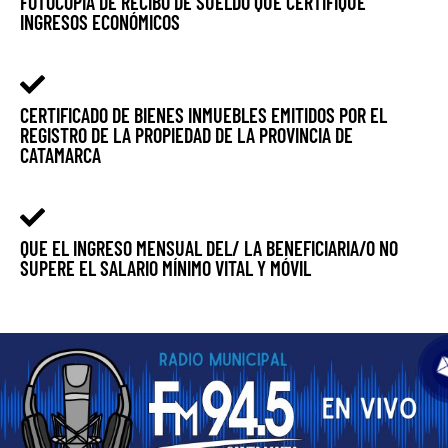
FOTOCOPIA DE RECIBO DE SUELDO QUE CERTIFIQUE
INGRESOS ECONÓMICOS
CERTIFICADO DE BIENES INMUEBLES EMITIDOS POR EL
REGISTRO DE LA PROPIEDAD DE LA PROVINCIA DE
CATAMARCA
QUE EL INGRESO MENSUAL DEL/ LA BENEFICIARIA/O NO
SUPERE EL SALARIO MÍNIMO VITAL Y MÓVIL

> _ACTIVITY_
Pictures do not belong in the copy. Reproduce the rest of the data exactly.

> _SOLUTION FOR THIS PROBLEM_
FOTOCOPIA DE RECIBO DE SUELDO QUE CERTIFIQUE
INGRESOS ECONÓMICOS
CERTIFICADO DE BIENES INMUEBLES EMITIDOS POR EL
REGISTRO DE LA PROPIEDAD DE LA PROVINCIA DE
CATAMARCA
QUE EL INGRESO MENSUAL DEL/ LA BENEFICIARIA/O NO
SUPERE EL SALARIO MÍNIMO VITAL Y MÓVIL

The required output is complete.